(Pixel coordinate grounding data)

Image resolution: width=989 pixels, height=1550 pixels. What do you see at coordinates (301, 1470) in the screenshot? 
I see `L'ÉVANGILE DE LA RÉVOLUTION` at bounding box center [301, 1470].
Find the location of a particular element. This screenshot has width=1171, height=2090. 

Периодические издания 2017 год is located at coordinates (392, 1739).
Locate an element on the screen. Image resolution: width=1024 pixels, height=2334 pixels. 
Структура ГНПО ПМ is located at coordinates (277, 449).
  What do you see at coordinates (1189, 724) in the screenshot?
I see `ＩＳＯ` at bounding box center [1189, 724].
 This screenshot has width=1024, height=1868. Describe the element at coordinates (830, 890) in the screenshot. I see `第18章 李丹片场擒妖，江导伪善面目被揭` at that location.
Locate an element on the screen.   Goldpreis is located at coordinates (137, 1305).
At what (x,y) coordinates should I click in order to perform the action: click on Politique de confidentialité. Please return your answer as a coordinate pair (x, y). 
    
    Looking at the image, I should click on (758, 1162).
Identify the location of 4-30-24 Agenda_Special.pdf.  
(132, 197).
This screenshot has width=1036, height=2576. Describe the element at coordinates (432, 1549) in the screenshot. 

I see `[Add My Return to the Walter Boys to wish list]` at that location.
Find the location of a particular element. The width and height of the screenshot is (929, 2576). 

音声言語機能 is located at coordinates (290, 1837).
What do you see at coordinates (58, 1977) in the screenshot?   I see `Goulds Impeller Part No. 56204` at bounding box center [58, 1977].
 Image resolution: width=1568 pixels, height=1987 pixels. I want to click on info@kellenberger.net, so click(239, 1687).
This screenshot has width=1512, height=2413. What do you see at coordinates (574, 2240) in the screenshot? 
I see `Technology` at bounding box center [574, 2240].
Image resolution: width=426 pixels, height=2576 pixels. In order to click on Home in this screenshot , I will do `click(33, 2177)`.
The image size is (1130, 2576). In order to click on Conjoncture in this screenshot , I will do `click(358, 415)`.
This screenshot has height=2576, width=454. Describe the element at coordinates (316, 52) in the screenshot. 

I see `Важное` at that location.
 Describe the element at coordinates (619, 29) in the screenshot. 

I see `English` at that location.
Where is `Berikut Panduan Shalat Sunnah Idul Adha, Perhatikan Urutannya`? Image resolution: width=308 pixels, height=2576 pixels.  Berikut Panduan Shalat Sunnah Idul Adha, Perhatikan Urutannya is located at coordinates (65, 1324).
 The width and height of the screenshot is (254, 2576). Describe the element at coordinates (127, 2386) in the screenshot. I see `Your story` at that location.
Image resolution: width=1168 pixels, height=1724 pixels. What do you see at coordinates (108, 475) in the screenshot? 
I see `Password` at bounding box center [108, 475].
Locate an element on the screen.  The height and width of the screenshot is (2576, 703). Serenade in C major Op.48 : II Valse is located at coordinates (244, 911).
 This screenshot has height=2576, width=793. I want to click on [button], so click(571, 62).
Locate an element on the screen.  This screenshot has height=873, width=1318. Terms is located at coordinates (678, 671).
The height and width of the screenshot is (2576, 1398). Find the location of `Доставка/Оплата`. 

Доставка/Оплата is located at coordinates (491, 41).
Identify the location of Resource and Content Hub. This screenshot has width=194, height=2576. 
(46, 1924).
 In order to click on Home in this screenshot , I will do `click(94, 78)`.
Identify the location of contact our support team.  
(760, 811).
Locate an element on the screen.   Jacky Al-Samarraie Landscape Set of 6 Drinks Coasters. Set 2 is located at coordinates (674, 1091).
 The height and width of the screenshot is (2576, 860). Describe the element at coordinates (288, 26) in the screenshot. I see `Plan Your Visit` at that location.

• WORK TO COMPLETE
The answer must consist of every line from the entries above that contains the string "Home".

• ANSWER SECTION
Image resolution: width=426 pixels, height=2576 pixels. In order to click on Home in this screenshot , I will do `click(33, 2177)`.
 In order to click on Home in this screenshot , I will do `click(94, 78)`.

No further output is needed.